TASK BRIEF: Please copy all of the entries exactly, but drop every picture.

[Stored data entries]
++++++++++++++++++++

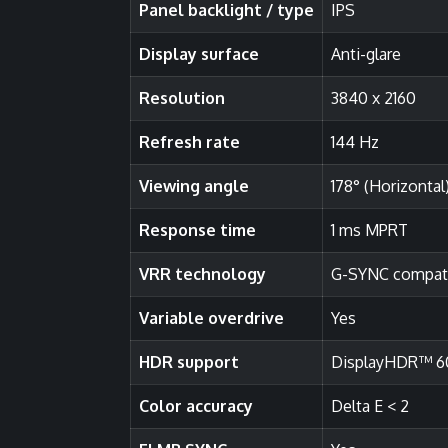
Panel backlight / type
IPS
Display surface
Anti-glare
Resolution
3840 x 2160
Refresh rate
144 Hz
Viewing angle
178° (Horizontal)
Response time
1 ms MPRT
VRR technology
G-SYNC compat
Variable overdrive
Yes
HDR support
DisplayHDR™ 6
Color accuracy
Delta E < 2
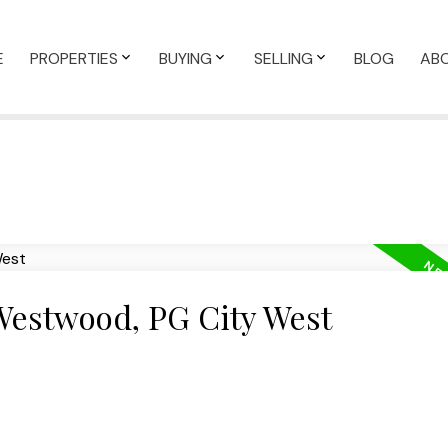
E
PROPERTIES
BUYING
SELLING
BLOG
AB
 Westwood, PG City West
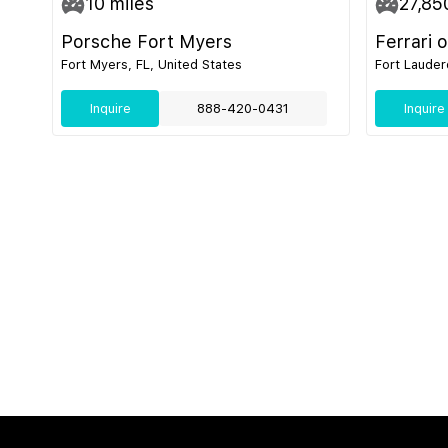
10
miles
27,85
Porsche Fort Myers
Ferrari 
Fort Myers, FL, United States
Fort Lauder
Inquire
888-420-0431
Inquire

++++++++++++++++++++

SOLUTION TO THIS TASK:
Panel backlight / type
IPS
Display surface
Anti-glare
Resolution
3840 x 2160
Refresh rate
144 Hz
Viewing angle
178° (Horizontal)
Response time
1 ms MPRT
VRR technology
G-SYNC compat
Variable overdrive
Yes
HDR support
DisplayHDR™ 6
Color accuracy
Delta E < 2
E
PROPERTIES
BUYING
SELLING
BLOG
AB
 Westwood, PG City West
10
miles
27,85
Porsche Fort Myers
Ferrari 
Fort Myers, FL, United States
Fort Lauder
Inquire
888-420-0431
Inquire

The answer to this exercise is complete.